# [INSTRUCTIONS FOR THE TASK]
Please give back the listing exactly, without any of its pictures.

*** PROVIDED DATA ***

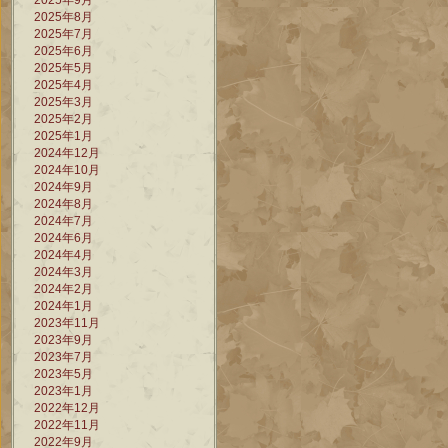
2025年9月
2025年8月
2025年7月
2025年6月
2025年5月
2025年4月
2025年3月
2025年2月
2025年1月
2024年12月
2024年10月
2024年9月
2024年8月
2024年7月
2024年6月
2024年4月
2024年3月
2024年2月
2024年1月
2023年11月
2023年9月
2023年7月
2023年5月
2023年1月
2022年12月
2022年11月
2022年9月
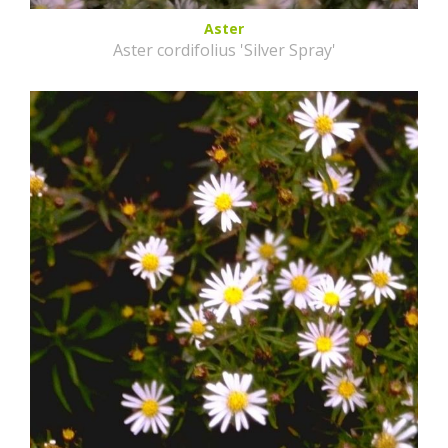
Aster
Aster cordifolius 'Silver Spray'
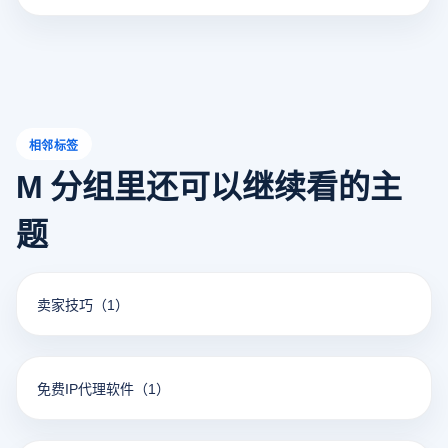
术，并详解云登指纹浏览器的实战应用方案。
相邻标签
M 分组里还可以继续看的主
题
卖家技巧
（1）
免费IP代理软件
（1）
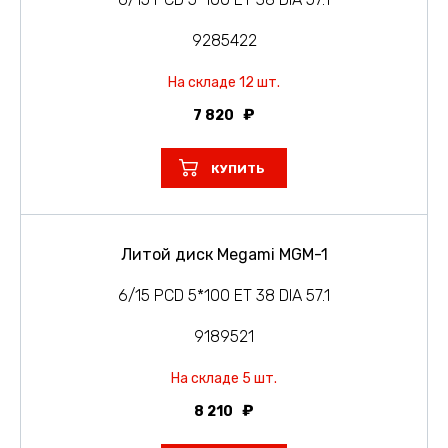
9285422
На складе 12 шт.
7 820
КУПИТЬ
Литой диск Megami MGM-1
6/15 PCD 5*100 ET 38 DIA 57.1
9189521
На складе 5 шт.
8 210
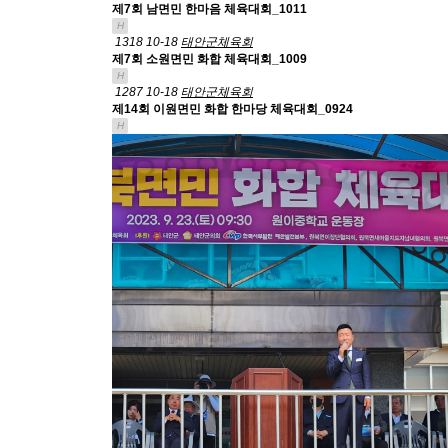
제7회 남면민 한마음 체육대회_1011
H
1318
10-18
태안군체육회
제7회 소원면민 화합 체육대회_1009
H
1287
10-18
태안군체육회
제14회 이원면민 화합 한마당 체육대회_0924
H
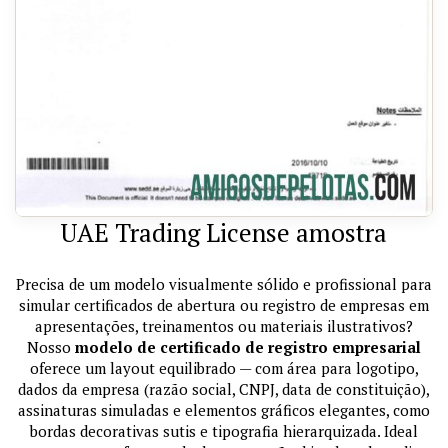
UAE Trading License amostra
Precisa de um modelo visualmente sólido e profissional para
simular certificados de abertura ou registro de empresas em
apresentações, treinamentos ou materiais ilustrativos?
Nosso
modelo de certificado de registro empresarial
oferece um layout equilibrado — com área para logotipo,
dados da empresa (razão social, CNPJ, data de constituição),
assinaturas simuladas e elementos gráficos elegantes, como
bordas decorativas sutis e tipografia hierarquizada. Ideal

*** End of PROVIDED DATA ***

# [ANSWER TO THIS PROBLEM]
2025年9月
2025年8月
2025年7月
2025年6月
2025年5月
2025年4月
2025年3月
2025年2月
2025年1月
2024年12月
2024年10月
2024年9月
2024年8月
2024年7月
2024年6月
2024年4月
2024年3月
2024年2月
2024年1月
2023年11月
2023年9月
2023年7月
2023年5月
2023年1月
2022年12月
2022年11月
2022年9月
Aster
Aster cordifolius 'Silver Spray'
术，并详解云登指纹浏览器的实战应用方案。
相邻标签
M 分组里还可以继续看的主
题
卖家技巧
（1）
免费IP代理软件
（1）
9285422
На складе 12 шт.
7 820
КУПИТЬ
Литой диск Megami MGM-1
6/15 PCD 5*100 ET 38 DIA 57.1
9189521
На складе 5 шт.
8 210
제7회 남면민 한마음 체육대회_1011
H
1318
10-18
태안군체육회
제7회 소원면민 화합 체육대회_1009
H
1287
10-18
태안군체육회
제14회 이원면민 화합 한마당 체육대회_0924
H
UAE Trading License amostra
Precisa de um modelo visualmente sólido e profissional para
simular certificados de abertura ou registro de empresas em
apresentações, treinamentos ou materiais ilustrativos?
Nosso
modelo de certificado de registro empresarial
oferece um layout equilibrado — com área para logotipo,
dados da empresa (razão social, CNPJ, data de constituição),
assinaturas simuladas e elementos gráficos elegantes, como
bordas decorativas sutis e tipografia hierarquizada. Ideal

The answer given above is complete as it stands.